> [What is being asked]:
Below are records to repeat exactly. Omit the pictures from the copy.
── Data to examine ──
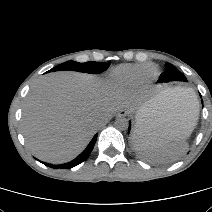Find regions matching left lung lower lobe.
Segmentation results:
<instances>
[{
    "mask_svg": "<svg viewBox=\"0 0 212 212\" xmlns=\"http://www.w3.org/2000/svg\"><path fill=\"white\" fill-rule=\"evenodd\" d=\"M130 127H131V123H129V131H130ZM133 142H134V146H135L136 150L139 152V154H140L142 157H144V158H146V159H149V158H148V154H147L145 151H143V150H141V149L139 148L138 143L135 142V141H133Z\"/></svg>",
    "mask_w": 212,
    "mask_h": 212,
    "instance_id": "1",
    "label": "left lung lower lobe"
}]
</instances>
───
> [Answer for the task]:
Find regions matching left lung lower lobe.
Segmentation results:
<instances>
[{
    "mask_svg": "<svg viewBox=\"0 0 212 212\" xmlns=\"http://www.w3.org/2000/svg\"><path fill=\"white\" fill-rule=\"evenodd\" d=\"M130 127H131V123H129V131H130ZM133 142H134V146H135L136 150L139 152V154H140L142 157H144V158H146V159H149V158H148V154H147L145 151H143V150H141V149L139 148L138 143L135 142V141H133Z\"/></svg>",
    "mask_w": 212,
    "mask_h": 212,
    "instance_id": "1",
    "label": "left lung lower lobe"
}]
</instances>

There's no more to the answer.